My department holds an annual cleaning project, always carried out by penultimate students in partial fulfilment of the requirements for the course International Communication.
To cut the long story short and go straight to the point, my friend (the content creator) and I (the creative team lead for the project) went to the faculty to get some things done: get the list of lecturers and staff in my department, check the available cleaning supplies so we’d know what to budget for the January cleaning, and also create awareness content for the upcoming project.
Now, here’s the tea 😹
We needed some of our coursemates to appear in the content. We found a few of them in the lecture rooms, and some broadcast majors who had just finished an event. We asked them to join in.
First question:
“Will there be a grade?” 😹
My friend said yes.
They agreed immediately.
The funny part? There was no grade. The lecturer didn’t send us. 😹
When another set of people joined and asked the same question, I answered honestly.
"No". 😹😭
They dropped the cleaning equipment and were already preparing to leave when my friend quickly said they’d be awarded marks. Those who had been tricked earlier confidently backed her up. 😹
And just like that, balance was restored.

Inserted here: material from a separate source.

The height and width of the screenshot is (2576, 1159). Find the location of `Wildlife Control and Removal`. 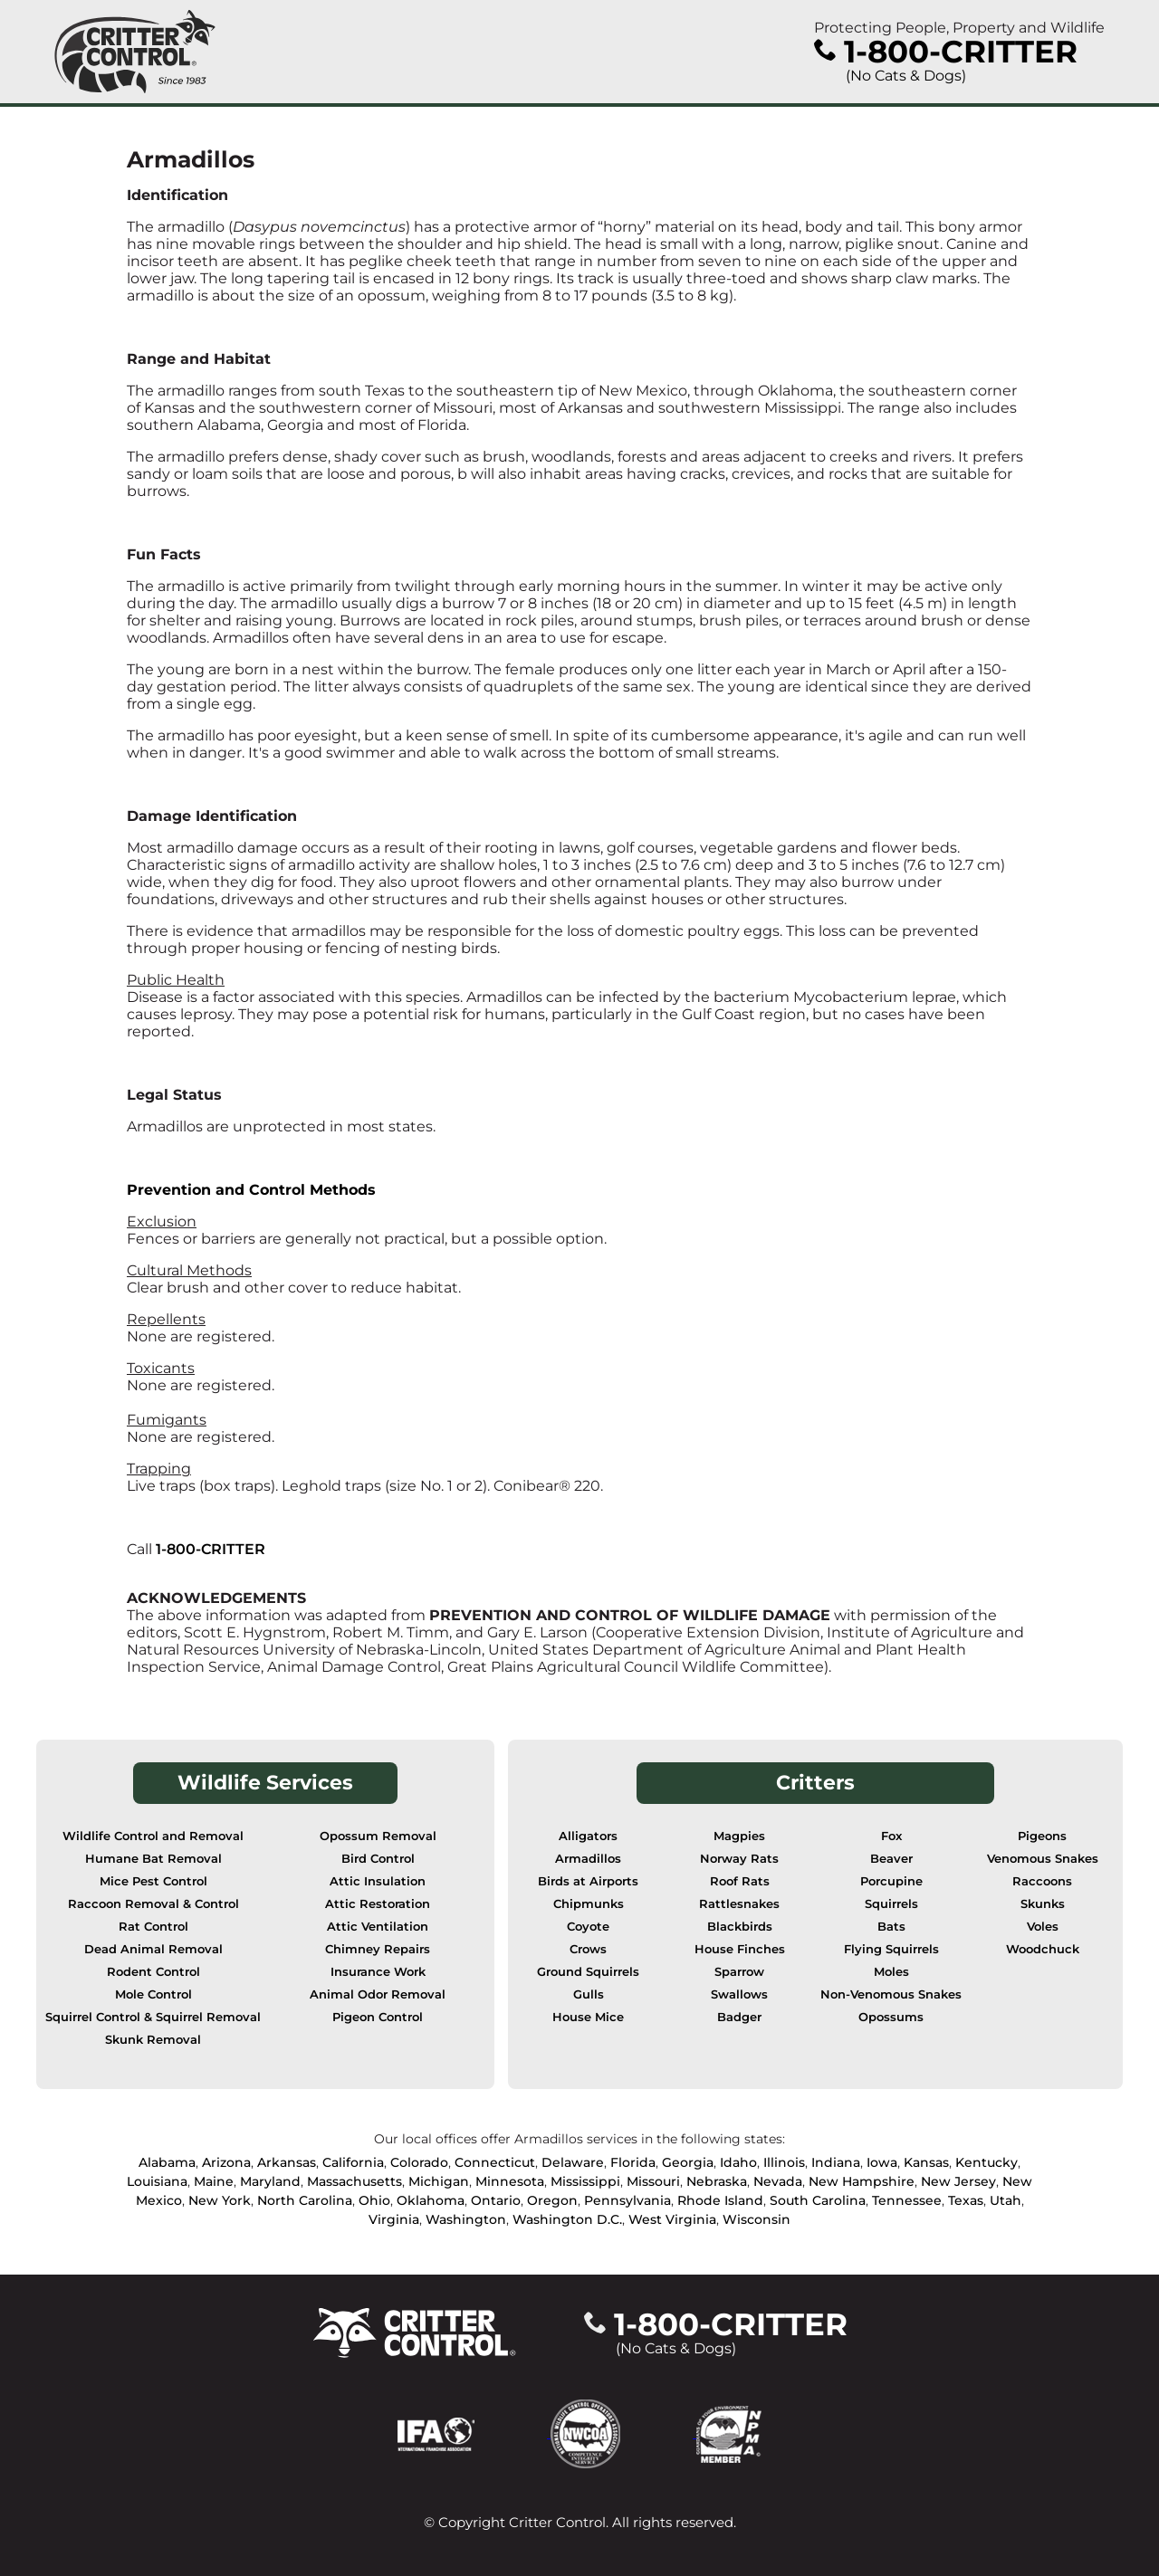 Wildlife Control and Removal is located at coordinates (153, 1836).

We shot the content and honestly, you needed to be there to see how they queued up to write their names and matric numbers.😹 People were not about to feature in content meant for a project we were required to do unless there was some grade reward attached to it. 😹😭😭
Any grade they eventually get, they’ll probably think it was the mysterious 3–5 marks the lecturer added that carried them.
What struck me most was not that people wanted marks (I mean, which student doesn't?), it was that the idea of marks was enough to mobilise them. No official instruction. No lecturer. Just perceived reward.
In the end, no marks were given, no lecturer sent us and no record was taken.
Yet people showed up, queued up and signed up, motivated by a grade that never existed.
Maybe deception is not the key to getting people to act but perception certainly is. And sometimes, the strongest motivator is not value, duty or community… it is the belief that someone, somewhere, is keeping score.